The AAC&U asked employers what and how mindsets and skills are important to hiring and the workplace. Employers said they also appreciate the breadth and depth of learning, as evidenced by their desire for students to learn to think for themselves, to be adaptable and versatile, to be technically capable and complete.

Ninety-two percent of employers said it was very important or somewhat important that students were exposed to a wide variety of academic subjects and disciplines. At least half of employers believe that it is “very important” for college graduates to have a range of mindsets and skills in order to be successful.

When it comes to high-impact practices, the AAC&U found that more than four in five employers would be either “a little more likely” or “a lot more likely” to consider hiring recent college graduates if they had. completed active or applied college experience. Internships and apprenticeships top the experience list, followed by community work with various community partners. Employers value work-study experiences and portfolios, as well as holistic learning and supervised experiences. Comprehensive research and writing experiences also stood out.

Education institutions across the country lack essential facilities and technologies to prepare students for the tough demands of the market. Our higher education institutions must share the responsibility of failing to meet the workforce needs of the labor market. Skills shortages, both in number and in quality, have reached a level of major concern and institutions have clearly failed in this area. Declining staff skills, scarce money for educational inputs, dilapidated and overloaded physical facilities, and limited incentives for research make it difficult to produce highly qualified personnel. Most students are also enrolled in “soft” disciplines, and research funds have been “siphoned off” to cover the costs of more students.

To address these skills gaps, our colleges should review the skills they impart to students and focus more on instilling the knowledge, skills and competencies desired by employees and the labor market in general. Higher education institutions should prioritize the teaching and development of skills such as perseverance; help students understand that failure is an opportunity to grow. Change, by teaching students to accept this is the norm and by teaching them to adapt. Ambiguity, teaching students that it is a part of life and that they find direction by listening, asking questions and thinking creatively.

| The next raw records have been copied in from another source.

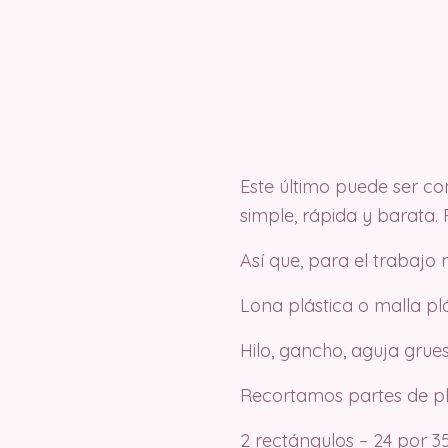
Este último puede ser co
simple, rápida y barata
Así que, para el trabajo
Lona plástica o malla pl
Hilo, gancho, aguja gruesa
Recortamos partes de plá
2 rectángulos – 24 por 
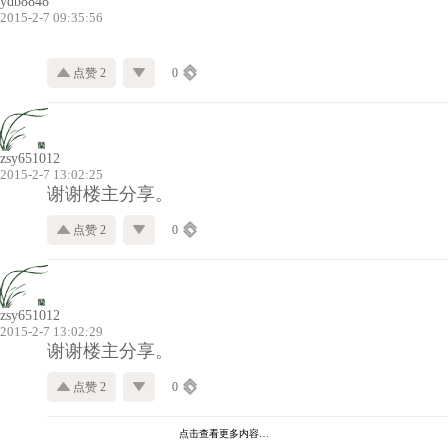
ydb8848
2015-2-7 09:35:56
点赞 2
0
zsy651012
2015-2-7 13:02:25
谢谢楼主分享。
点赞 2
0
zsy651012
2015-2-7 13:02:29
谢谢楼主分享。
点赞 2
0
点击查看更多内容…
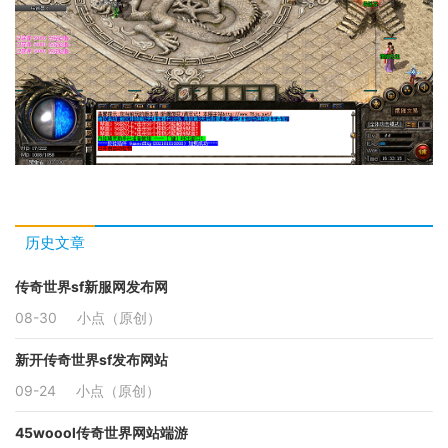
历史文章
传奇世界sf新服网发布网
08-30
小点（原创）
新开传奇世界sf发布网站
09-24
小点（原创）
45woool传奇世界网站端游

Speakers should also play their part. They should involve students, encourage independent thinking and make themselves as available to students as possible. Teachers must also be able to relate the knowledge they offer to practical experiences in the labor market and give students practical skills to enable them to adapt easily to the world of work.

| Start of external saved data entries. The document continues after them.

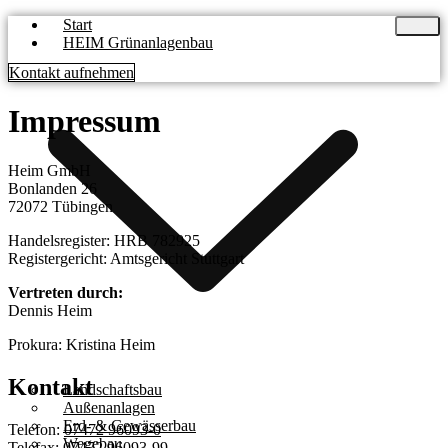
Start
HEIM Grünanlagenbau
Kontakt aufnehmen
Impressum
Heim GmbH
Bonlanden 26
72072 Tübingen
Handelsregister: HRB 782925
Registergericht: Amtsgericht Stuttgart
Vertreten durch:
Dennis Heim
Prokura: Kristina Heim
Kontakt
Landschaftsbau
Außenanlagen
Erd- & Gewässerbau
Telefon:
07472 96093-0
Wegebau
Telefax: 07472 96093-99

The ways in which the complex challenges we will face in the future, as individuals, as a nation and as members of a global community, will require the integration of advanced skills and competencies across disciplines and looking at issues from different angles. .

Above all, students should and must do their part as well. Focus on self-improvement. Throw away the misplaced feeling of entitlement that prevails today. Cultivate a positive attitude, be teachable, fully understand their trade, be honest and trustworthy.